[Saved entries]
>>>>>

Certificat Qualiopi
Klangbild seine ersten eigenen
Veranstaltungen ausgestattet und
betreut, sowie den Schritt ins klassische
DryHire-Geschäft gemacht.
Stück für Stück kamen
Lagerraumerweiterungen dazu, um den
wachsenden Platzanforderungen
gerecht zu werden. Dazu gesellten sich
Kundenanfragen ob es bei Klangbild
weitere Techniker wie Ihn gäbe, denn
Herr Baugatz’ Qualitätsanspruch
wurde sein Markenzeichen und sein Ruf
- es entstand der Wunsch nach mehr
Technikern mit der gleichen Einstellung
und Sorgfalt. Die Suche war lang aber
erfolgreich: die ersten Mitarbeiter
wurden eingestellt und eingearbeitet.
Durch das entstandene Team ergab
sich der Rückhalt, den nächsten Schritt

<<<<<

Problem to work on: For each line above that includes the word "sich", make a copy of that line.

Solution for this problem:
gerecht zu werden. Dazu gesellten sich
sich der Rückhalt, den nächsten Schritt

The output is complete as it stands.